▶ Aim of the task: From the records below, extract only the lines running from the line with "Creartlab.it (302, 2551)" to the line with "Comercial (22, 317)", both lines included, reproducing them exactly.

[Stored records]
____

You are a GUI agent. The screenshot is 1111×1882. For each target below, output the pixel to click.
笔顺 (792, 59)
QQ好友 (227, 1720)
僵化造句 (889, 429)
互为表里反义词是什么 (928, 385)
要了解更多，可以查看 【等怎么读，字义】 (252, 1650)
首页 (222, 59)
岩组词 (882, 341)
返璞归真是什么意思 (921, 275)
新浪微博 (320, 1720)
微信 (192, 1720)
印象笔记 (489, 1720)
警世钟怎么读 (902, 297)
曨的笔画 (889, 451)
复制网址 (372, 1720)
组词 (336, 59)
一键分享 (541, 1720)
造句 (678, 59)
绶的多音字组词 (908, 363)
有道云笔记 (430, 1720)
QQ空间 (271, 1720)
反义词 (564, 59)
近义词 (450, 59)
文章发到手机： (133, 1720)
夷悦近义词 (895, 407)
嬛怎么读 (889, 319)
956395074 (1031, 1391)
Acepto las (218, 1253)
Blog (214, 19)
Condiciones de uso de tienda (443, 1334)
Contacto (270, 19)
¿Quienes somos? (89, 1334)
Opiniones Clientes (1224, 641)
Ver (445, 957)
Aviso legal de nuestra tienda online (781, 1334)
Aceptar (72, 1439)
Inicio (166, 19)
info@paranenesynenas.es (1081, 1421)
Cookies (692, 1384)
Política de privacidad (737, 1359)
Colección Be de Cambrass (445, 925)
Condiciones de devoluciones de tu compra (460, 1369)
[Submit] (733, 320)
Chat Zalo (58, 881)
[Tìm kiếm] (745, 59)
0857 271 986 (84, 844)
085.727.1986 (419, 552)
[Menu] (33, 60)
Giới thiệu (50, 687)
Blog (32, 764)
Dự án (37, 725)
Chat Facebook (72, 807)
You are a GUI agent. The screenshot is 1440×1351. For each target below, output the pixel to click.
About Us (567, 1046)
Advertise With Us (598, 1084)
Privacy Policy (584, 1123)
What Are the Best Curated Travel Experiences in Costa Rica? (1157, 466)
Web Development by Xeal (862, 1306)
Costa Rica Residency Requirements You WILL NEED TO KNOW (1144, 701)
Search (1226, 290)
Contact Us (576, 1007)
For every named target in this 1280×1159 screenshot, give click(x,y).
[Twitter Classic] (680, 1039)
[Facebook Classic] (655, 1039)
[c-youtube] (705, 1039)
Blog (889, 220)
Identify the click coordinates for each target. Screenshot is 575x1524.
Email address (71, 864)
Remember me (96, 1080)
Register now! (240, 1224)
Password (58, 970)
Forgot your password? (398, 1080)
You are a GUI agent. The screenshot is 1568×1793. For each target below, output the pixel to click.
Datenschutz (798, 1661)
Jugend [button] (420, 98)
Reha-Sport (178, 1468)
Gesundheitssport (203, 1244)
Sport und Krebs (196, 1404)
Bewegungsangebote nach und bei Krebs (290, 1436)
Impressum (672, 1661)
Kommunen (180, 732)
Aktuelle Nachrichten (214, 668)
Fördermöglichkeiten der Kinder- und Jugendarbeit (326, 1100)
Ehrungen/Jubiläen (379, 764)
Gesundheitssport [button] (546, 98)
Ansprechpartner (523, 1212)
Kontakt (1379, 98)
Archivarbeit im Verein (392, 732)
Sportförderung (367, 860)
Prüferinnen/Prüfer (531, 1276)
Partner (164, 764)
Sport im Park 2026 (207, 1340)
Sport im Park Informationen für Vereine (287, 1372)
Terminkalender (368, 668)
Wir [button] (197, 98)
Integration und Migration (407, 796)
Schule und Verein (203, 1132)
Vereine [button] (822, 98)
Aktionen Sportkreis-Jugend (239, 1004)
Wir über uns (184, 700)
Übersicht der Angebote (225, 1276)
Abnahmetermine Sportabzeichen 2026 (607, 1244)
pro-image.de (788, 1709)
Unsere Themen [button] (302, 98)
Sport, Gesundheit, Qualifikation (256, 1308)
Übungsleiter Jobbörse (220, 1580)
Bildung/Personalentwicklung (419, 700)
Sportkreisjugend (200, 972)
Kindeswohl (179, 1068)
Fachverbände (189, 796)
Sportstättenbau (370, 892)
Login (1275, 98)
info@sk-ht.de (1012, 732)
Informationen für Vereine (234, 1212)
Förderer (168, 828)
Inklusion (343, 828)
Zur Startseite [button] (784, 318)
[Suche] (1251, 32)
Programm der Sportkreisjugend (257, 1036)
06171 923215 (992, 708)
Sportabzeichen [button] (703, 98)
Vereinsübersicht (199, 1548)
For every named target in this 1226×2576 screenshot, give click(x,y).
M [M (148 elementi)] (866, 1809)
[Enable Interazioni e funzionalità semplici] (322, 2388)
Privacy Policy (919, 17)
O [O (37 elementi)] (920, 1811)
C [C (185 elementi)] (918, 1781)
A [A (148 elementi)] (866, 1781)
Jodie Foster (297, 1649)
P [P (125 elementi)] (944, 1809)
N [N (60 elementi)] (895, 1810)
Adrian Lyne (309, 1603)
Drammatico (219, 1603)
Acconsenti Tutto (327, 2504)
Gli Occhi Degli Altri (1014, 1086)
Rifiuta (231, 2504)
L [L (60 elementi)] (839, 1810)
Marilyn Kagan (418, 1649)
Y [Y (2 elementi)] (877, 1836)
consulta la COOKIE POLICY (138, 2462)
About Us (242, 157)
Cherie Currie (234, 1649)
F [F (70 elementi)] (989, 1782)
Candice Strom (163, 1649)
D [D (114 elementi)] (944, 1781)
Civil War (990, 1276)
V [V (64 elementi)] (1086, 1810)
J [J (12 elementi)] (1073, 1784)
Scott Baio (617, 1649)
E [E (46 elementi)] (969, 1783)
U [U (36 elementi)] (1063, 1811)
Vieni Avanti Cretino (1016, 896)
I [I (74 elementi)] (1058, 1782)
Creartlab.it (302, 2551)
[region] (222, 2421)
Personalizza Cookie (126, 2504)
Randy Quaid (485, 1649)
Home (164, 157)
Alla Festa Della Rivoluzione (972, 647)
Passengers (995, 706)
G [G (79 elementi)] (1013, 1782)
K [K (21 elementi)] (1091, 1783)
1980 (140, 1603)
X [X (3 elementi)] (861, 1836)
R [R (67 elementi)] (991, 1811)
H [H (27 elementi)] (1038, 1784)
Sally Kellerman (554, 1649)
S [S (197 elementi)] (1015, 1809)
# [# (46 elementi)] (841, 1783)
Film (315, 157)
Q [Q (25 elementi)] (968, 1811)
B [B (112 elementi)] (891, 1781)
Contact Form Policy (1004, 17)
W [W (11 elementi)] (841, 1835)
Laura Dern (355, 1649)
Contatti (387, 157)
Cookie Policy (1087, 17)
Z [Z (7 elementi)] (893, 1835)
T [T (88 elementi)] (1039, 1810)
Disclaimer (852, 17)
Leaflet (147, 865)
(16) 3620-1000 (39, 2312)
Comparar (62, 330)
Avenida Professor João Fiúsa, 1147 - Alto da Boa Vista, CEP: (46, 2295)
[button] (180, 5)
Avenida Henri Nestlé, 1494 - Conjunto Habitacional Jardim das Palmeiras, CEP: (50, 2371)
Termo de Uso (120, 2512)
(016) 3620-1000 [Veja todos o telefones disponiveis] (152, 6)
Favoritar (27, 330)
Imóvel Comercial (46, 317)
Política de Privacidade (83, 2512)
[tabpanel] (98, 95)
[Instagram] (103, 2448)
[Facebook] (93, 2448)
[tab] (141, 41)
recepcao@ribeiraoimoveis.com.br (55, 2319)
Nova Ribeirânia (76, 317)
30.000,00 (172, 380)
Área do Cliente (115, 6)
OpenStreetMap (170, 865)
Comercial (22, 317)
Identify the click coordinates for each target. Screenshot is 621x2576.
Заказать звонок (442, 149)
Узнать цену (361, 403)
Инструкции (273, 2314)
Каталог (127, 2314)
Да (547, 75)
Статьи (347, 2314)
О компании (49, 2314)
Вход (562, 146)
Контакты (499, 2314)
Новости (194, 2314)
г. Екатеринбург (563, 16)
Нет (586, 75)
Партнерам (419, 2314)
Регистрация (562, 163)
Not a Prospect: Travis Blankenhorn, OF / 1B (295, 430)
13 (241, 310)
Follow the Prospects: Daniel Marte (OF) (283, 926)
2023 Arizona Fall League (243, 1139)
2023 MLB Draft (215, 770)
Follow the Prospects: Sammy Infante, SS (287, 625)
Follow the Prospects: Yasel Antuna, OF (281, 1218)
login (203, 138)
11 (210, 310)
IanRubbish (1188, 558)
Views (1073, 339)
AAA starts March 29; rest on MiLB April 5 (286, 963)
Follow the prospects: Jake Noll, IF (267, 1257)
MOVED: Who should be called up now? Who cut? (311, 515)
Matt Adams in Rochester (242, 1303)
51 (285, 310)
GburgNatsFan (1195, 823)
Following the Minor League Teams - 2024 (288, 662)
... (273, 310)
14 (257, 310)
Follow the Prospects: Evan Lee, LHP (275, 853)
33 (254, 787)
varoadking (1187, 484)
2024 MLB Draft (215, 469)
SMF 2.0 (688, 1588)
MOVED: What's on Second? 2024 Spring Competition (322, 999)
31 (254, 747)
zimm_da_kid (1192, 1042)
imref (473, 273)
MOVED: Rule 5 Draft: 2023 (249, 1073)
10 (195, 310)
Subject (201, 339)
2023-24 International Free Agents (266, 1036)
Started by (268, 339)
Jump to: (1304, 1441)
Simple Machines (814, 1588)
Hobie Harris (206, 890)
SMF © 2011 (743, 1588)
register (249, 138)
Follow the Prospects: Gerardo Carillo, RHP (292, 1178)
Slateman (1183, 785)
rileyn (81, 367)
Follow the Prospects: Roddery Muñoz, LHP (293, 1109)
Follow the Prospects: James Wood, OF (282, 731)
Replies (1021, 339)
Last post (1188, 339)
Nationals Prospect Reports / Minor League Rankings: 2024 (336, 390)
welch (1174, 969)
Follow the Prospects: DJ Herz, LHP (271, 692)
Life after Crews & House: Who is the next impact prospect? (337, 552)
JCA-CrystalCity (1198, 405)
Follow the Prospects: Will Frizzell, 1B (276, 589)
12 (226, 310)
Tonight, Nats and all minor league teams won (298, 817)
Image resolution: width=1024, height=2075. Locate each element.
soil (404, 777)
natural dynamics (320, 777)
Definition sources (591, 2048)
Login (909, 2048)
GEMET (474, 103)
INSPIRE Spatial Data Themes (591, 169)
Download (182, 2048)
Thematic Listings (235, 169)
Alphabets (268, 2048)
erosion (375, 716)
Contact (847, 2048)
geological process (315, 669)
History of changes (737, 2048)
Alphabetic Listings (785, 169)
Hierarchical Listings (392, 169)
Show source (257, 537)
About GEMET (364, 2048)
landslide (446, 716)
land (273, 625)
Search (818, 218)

____

▶ Exercise result:
Creartlab.it (302, 2551)
[region] (222, 2421)
Personalizza Cookie (126, 2504)
Randy Quaid (485, 1649)
Home (164, 157)
Alla Festa Della Rivoluzione (972, 647)
Passengers (995, 706)
G [G (79 elementi)] (1013, 1782)
K [K (21 elementi)] (1091, 1783)
1980 (140, 1603)
X [X (3 elementi)] (861, 1836)
R [R (67 elementi)] (991, 1811)
H [H (27 elementi)] (1038, 1784)
Sally Kellerman (554, 1649)
S [S (197 elementi)] (1015, 1809)
# [# (46 elementi)] (841, 1783)
Film (315, 157)
Q [Q (25 elementi)] (968, 1811)
B [B (112 elementi)] (891, 1781)
Contact Form Policy (1004, 17)
W [W (11 elementi)] (841, 1835)
Laura Dern (355, 1649)
Contatti (387, 157)
Cookie Policy (1087, 17)
Z [Z (7 elementi)] (893, 1835)
T [T (88 elementi)] (1039, 1810)
Disclaimer (852, 17)
Leaflet (147, 865)
(16) 3620-1000 (39, 2312)
Comparar (62, 330)
Avenida Professor João Fiúsa, 1147 - Alto da Boa Vista, CEP: (46, 2295)
[button] (180, 5)
Avenida Henri Nestlé, 1494 - Conjunto Habitacional Jardim das Palmeiras, CEP: (50, 2371)
Termo de Uso (120, 2512)
(016) 3620-1000 [Veja todos o telefones disponiveis] (152, 6)
Favoritar (27, 330)
Imóvel Comercial (46, 317)
Política de Privacidade (83, 2512)
[tabpanel] (98, 95)
[Instagram] (103, 2448)
[Facebook] (93, 2448)
[tab] (141, 41)
recepcao@ribeiraoimoveis.com.br (55, 2319)
Nova Ribeirânia (76, 317)
30.000,00 (172, 380)
Área do Cliente (115, 6)
OpenStreetMap (170, 865)
Comercial (22, 317)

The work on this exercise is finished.